Exercise instructions:
What is needed here is every line of the records that includes "dieser".

========

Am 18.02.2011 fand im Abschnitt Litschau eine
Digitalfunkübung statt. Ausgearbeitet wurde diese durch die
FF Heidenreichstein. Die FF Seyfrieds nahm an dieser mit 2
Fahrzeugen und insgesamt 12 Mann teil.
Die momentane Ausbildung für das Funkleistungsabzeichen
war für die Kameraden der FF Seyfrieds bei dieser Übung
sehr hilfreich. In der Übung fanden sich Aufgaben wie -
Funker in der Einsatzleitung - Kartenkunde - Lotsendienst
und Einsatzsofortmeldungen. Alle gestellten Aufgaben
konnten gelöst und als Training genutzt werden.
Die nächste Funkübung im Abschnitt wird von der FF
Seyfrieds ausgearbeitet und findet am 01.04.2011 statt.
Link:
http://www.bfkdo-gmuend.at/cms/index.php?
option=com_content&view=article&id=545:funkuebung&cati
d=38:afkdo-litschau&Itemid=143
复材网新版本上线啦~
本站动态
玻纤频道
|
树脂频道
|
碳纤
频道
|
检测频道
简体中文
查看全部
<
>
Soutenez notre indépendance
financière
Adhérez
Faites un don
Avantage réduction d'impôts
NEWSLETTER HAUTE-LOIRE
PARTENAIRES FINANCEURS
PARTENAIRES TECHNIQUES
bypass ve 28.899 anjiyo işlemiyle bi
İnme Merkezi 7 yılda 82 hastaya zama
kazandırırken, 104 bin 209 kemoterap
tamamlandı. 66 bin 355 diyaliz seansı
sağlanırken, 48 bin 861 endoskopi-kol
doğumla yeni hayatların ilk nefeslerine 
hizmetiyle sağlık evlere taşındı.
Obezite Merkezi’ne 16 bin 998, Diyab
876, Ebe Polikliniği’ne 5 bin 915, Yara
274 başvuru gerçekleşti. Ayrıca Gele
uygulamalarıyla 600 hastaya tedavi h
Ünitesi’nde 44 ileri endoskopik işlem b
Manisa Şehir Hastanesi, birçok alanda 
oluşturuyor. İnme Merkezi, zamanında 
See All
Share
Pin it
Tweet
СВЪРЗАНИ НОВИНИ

========

Solution to the exercise:
FF Heidenreichstein. Die FF Seyfrieds nahm an dieser mit 2
war für die Kameraden der FF Seyfrieds bei dieser Übung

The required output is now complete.